Roberta Cooper Ramo, the first woman ABA president (1995-96), recalled running for office at the same time that Martha Barnett (2000-01) ran for chair of the House of Delegates. It showed that women at the helm of the association “wasn’t a one-off thing at all, but that our bench was incredibly deep.”
Back then, Ramo said, “there weren’t as many of us [women] as there are now,” but sadly, although she created the Commission on Domestic and Sexual Violence, today “the problem [of gender equity is] not even remotely solved.”
Barnett said she felt like she had the support of “the power structure of men” in the ABA, which allowed her and those that followed “to have an easier path to walk.”
For Carolyn Lamm (2009-10), it was other women attorneys who helped her the most. Reflecting on the progress made in promoting women in her areas of law, which include international arbitration and dispute resolution, Carolyn Lamm said, “It really takes women pulling other women along and up, and showing them the way.”
Even with help from mentors, the path to success is particularly challenging to women lawyers, most of whom face daily systemic obstacles.
“I think talking about balanced lives to young women is a misrepresentation,” said Laurel Bellows (2012-13) of the challenges. She added she didn’t think that any of the women gathered “has a balanced life – even wants a balanced life – but enjoys a different kind of balance every day and at every point in her career.”
In fact, a woman should be encouraged to “unbalance her life in favor of her passions of the moment,” Bellows said.
Female lawyers of color face even greater hurdles than their white counterparts, which was confirmed by research initiated by Paulette Brown, the first African American woman to serve as ABA president (2015-16).
Brown recalled that a few years ago she could name all of the other Black female litigators in her age range “and I thought I should not be able to do that.” She suspected that the professional issues faced by white female lawyers were different for women of color.
A subsequent ABA report, “Left Out and Left Behind” indeed found that experienced women of color stayed in the legal field even as their white counterparts left, often due to being the major bread winners in their families because they frequently were the first in the family to go to college or law school and felt they had to serve as role models for others, among other issues.
To this day, Brown said, women of color remain fewer than 2% of equity partners.

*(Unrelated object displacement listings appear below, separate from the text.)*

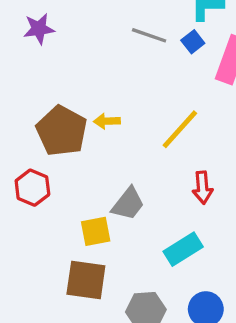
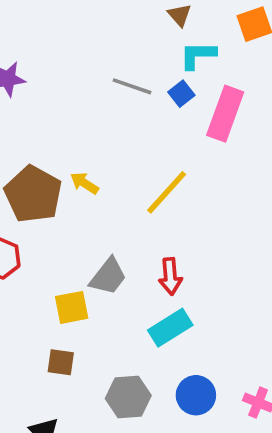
yellow arrow: (107, 121) -> (84, 183), turned 35
red arrow: (203, 188) -> (170, 276), moved
brown square: (86, 280) -> (61, 362), size x0.6

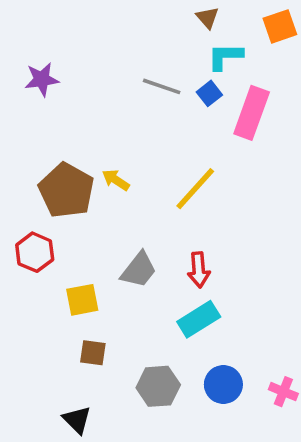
yellow square: (72, 307) -> (82, 300), moved

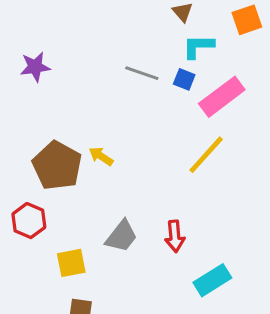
blue square: (209, 93) -> (184, 79), turned -30
pink rectangle: (252, 113) -> (222, 97), turned 33
yellow line: (195, 189) -> (206, 155), moved
cyan rectangle: (199, 319) -> (212, 280), moved

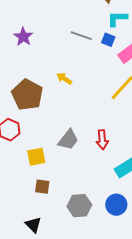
purple star: (35, 67) -> (23, 37), moved, turned -30
yellow arrow: (101, 156) -> (64, 79), moved

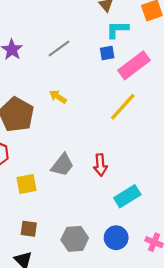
gray line: (81, 36) -> (59, 49), moved, turned -55
blue square: (108, 40) -> (107, 53), turned -32
brown square: (42, 187) -> (29, 229), moved

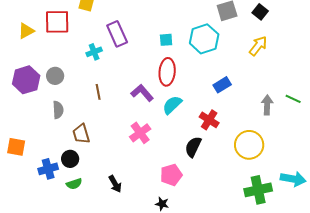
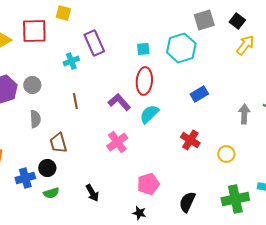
yellow arrow: (258, 46) -> (245, 45), moved
red cross: (209, 120) -> (190, 140), moved
yellow circle: (249, 145) -> (226, 154), size x0.6
black semicircle: (193, 147) -> (187, 202), moved

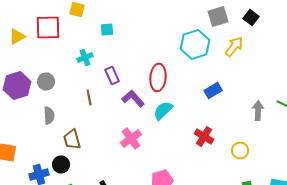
purple rectangle: (94, 43) -> (112, 76), moved, size x0.7
yellow arrow: (245, 45) -> (234, 46), moved
cyan square: (143, 49) -> (107, 30), moved

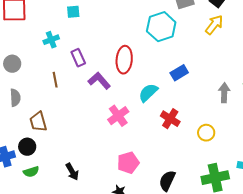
yellow arrow: (234, 46) -> (214, 25), moved
cyan semicircle: (163, 110) -> (148, 93), moved
pink cross: (131, 138) -> (118, 116), moved

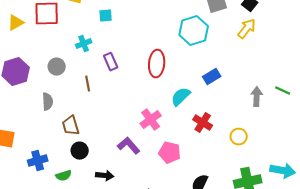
gray circle: (12, 64) -> (57, 67), moved
purple L-shape: (99, 81) -> (129, 146), moved
black circle: (27, 147) -> (80, 151), moved
pink pentagon: (128, 163) -> (170, 153), moved, turned 30
black arrow: (72, 172) -> (105, 176), turned -54

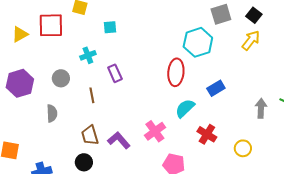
red ellipse: (157, 64) -> (176, 72), moved
brown trapezoid: (71, 126) -> (90, 135), moved
purple L-shape: (129, 146) -> (119, 140), moved

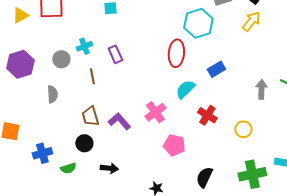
cyan cross: (88, 55) -> (84, 46), moved

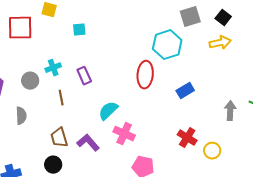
yellow arrow: (251, 21) -> (220, 43), turned 40
cyan semicircle: (185, 89) -> (108, 111), moved
pink cross: (155, 112) -> (124, 134), turned -30
red cross: (207, 115) -> (187, 138), moved

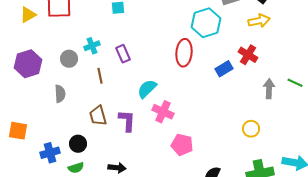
red cross: (187, 138) -> (248, 55), moved
purple L-shape: (88, 143) -> (127, 121), turned 45
black circle: (53, 165) -> (78, 144), moved

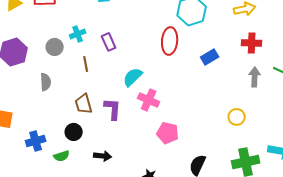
red cross: (248, 55) -> (252, 43), moved, turned -30
black circle: (78, 144) -> (74, 132), moved

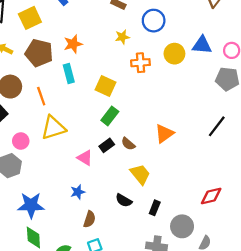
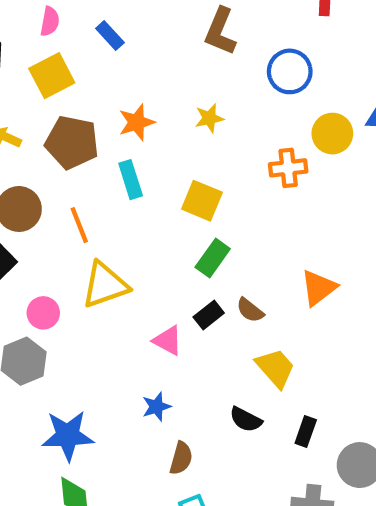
yellow star: (122, 37) -> (209, 118), moved
orange cross: (140, 63) -> (288, 168), moved

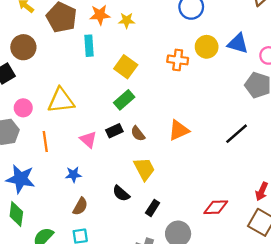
yellow star: (209, 118) -> (127, 20), moved
orange line: (79, 225) -> (45, 141), moved

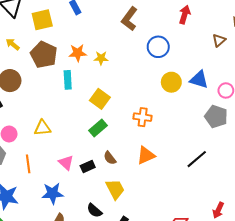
orange cross: (178, 60) -> (143, 117), moved
yellow triangle: (61, 101) -> (42, 128), size x0.7
black rectangle: (114, 131) -> (88, 167), moved
blue star: (73, 175) -> (53, 193), size x1.5

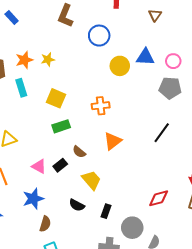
green rectangle: (98, 128) -> (61, 126), turned 36

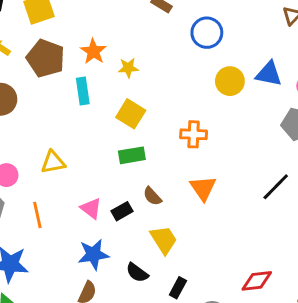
yellow star: (48, 59) -> (128, 68), moved
orange star: (24, 60) -> (93, 51), turned -30
orange triangle: (113, 141) -> (203, 188), turned -36
blue star: (33, 199) -> (93, 254), moved

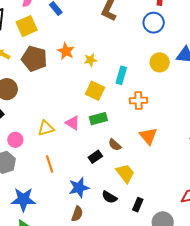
blue circle: (207, 33) -> (154, 23), moved
cyan rectangle: (83, 91) -> (121, 75), moved, turned 30
pink triangle: (91, 208) -> (73, 123), moved
orange line: (37, 215) -> (50, 164), moved

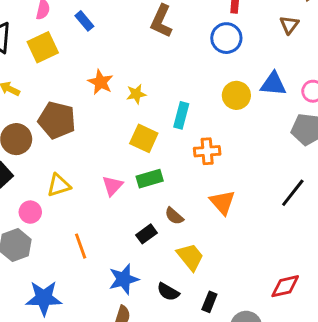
brown pentagon: (34, 59) -> (57, 120), moved
pink triangle: (73, 123) -> (112, 186), turned 42
yellow triangle: (46, 128) -> (59, 185), moved

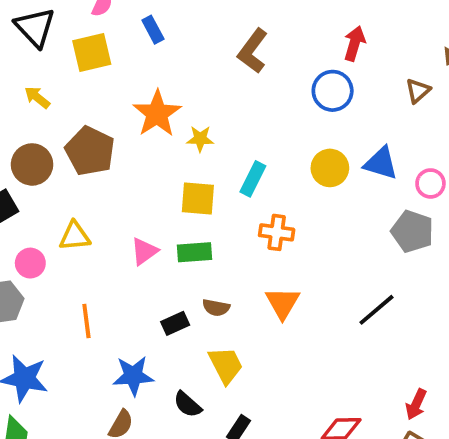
orange star: (101, 82) -> (157, 114), size x1.4
yellow square: (144, 138) -> (198, 199), turned -32
brown semicircle: (174, 216) -> (216, 308), turned -42

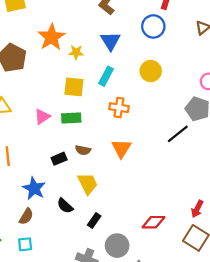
blue triangle: (381, 163) -> (111, 41), moved, turned 40
black line: (377, 310) -> (178, 134), moved
blue star: (133, 376) -> (34, 188), turned 30

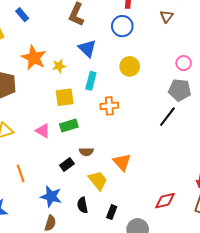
pink triangle: (42, 117) -> (43, 131), turned -42
orange triangle: (121, 148) -> (122, 162), moved
black semicircle: (65, 206) -> (83, 205), turned 49

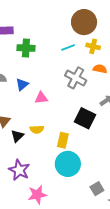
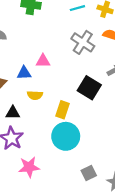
blue triangle: (22, 84) -> (24, 73), moved, turned 32
black triangle: (17, 136) -> (13, 113), moved, turned 40
gray square: (97, 189) -> (89, 173), moved

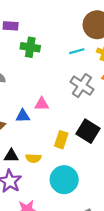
yellow semicircle: (35, 95) -> (33, 158), moved
yellow rectangle: (63, 110) -> (61, 140), moved

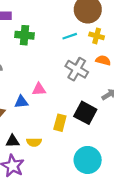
cyan circle: (64, 180) -> (88, 160), moved

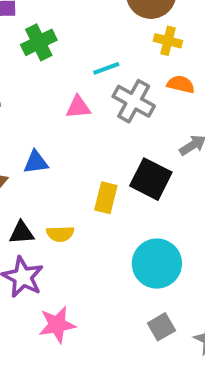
green cross: (25, 35) -> (39, 42), turned -30
cyan line: (70, 36) -> (106, 68), moved
pink triangle: (39, 89) -> (78, 107), moved

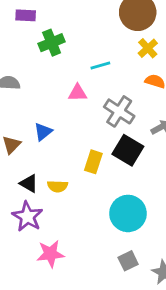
yellow cross: (168, 41) -> (148, 48), turned 30
gray cross: (134, 101) -> (119, 111), moved
blue triangle: (36, 162) -> (43, 132), turned -36
black triangle: (22, 233) -> (29, 183), turned 30

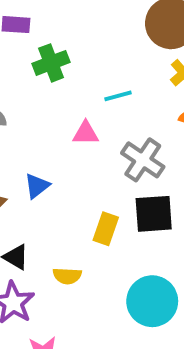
black square: (128, 150) -> (154, 214), turned -36
yellow semicircle: (58, 186) -> (67, 276), moved

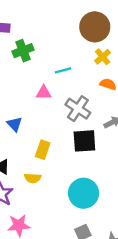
blue triangle: (37, 186) -> (15, 124), turned -35
yellow rectangle: (106, 229) -> (43, 150), moved

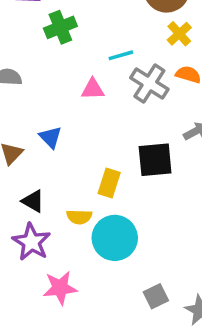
gray cross: (78, 109) -> (149, 84), moved
yellow rectangle: (43, 150) -> (109, 183), moved
cyan circle: (84, 193) -> (115, 238), moved

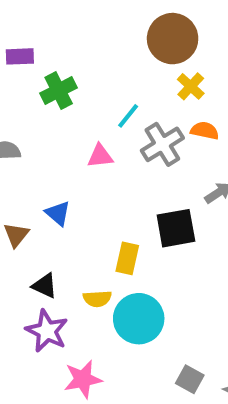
cyan line: (121, 55) -> (128, 116), turned -30
gray cross: (149, 84) -> (162, 144), turned 30
gray square: (156, 296) -> (190, 379), turned -30

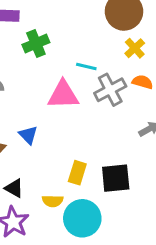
cyan line: (128, 116) -> (86, 66), turned 60
pink triangle: (100, 156) -> (63, 95), size x1.6
black square: (176, 228) -> (116, 178), moved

“Law firms underestimate the impediments that women face to be successful in law practice and overestimate the initiatives that they’ve created to try to assist,” said Hilarie Bass (2017-18).
Expanding Brown’s work on women of color, Bass initiated a report during her term that examined why women leave the law at 150% the rate of men.
“Walking Out the Door” found that experienced women felt they had “to work harder and do better to get the same recognition as a male colleague,” she said.
As detailed in the ABA report, women felt that as soon as they became mothers, their law firms saw them as less committed to their careers, which affected the types of clients and work they were given. In trying to fix this, Bass said firms have instituted “feel-good measures,” like flex time, but then the women feel there’s a stigma to taking it. “The more that men stay home to assist
with the family and other duties, the more opportunities that provides for women lawyers to get back to the office,” she said.
Gender equity will require the commitment of everyone in the legal profession – both women and men. Judy Perry Martinez (2019-20) urged women in the profession “to make sure we aren’t pulling ladders up, and law firm leaders to make changes “doing it together with everyone at the table.”
“There is much work to be done…and different work that helps all women,” Refo concluded, citing the progress to equality yet to be made.
Karen Mathis (2007-08) and Linda Klein (2016-17) were unable to attend the program.
The 11th female and second African American woman, Deborah Enix-Ross, will serve as ABA president in 2022-23.